Наступила тишина, а потом Зуки сказала:
— Я однажды слышала об одном типе, который пережил страшное потрясение. Но волосы у него после этого не поседели, а стали рыжими.
— А какого цвета они были раньше?
— Не знаю, кажется, каштановыми.
В то утро я в последний раз сел за свою неоконченную поэму. Я собрал все наброски и положил их в ящик: там не насчитывалось даже пятидесяти четырех строк «Кубла–хана».

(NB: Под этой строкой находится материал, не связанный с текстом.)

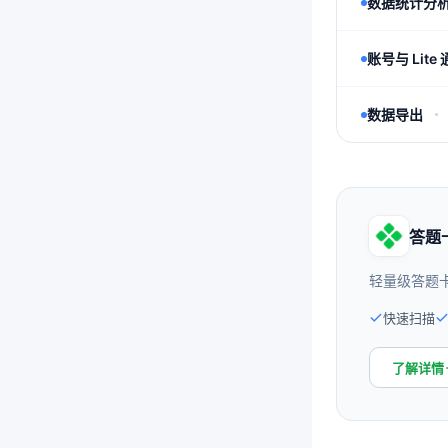
数据统计分
账号与 Lite
数据导出
答题卡
轻量级答题
快速扫描
了解详情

Из сада донеслось истошное мяуканье, и я выглянул в окно. Адриан, вспрыгнувший на карниз, разевал свою розовую пасть, нагло требуя, чтобы его впустили внутрь. Все остальные, похоже, были не в состоянии оторваться от своих мест, поэтому я подошел к окну и открыл его. Кот спрыгнул в комнату и начал драть когтями обивку на одном из кресел, которое до той поры не подвергалось его налетам. Я сел обратно, и кот залез ко мне на колени, запустив когти в мои лучшие молескиновые брюки, а потом свернулся клубком и начал мурлыкать.
— В конечном итоге у тебя все–таки появился кот, Хилари, — сказала Мерси. — Когда мы в первый раз встретились в магазине, ты сказал, что у тебя не хватит сил перенести боль от потери еще одного кота. Что ты дошел до такой черты, когда страдание не может искупаться никаким удовольствием. Что ты готов отказаться от всяческих радостей, лишь бы не платить за них болью. И все–таки лучше, когда в доме есть живое существо, правда?
— Ну, не знаю… — ответил я и увидел, что она смотрит на меня с такой яростной мольбой, что тут же сменил тон и добавил уже более веселым голосом, отозвавшимся у меня в голове бряцанием оловянных подносов: — Да, лучше, когда есть… — И добавил: — …кто–нибудь.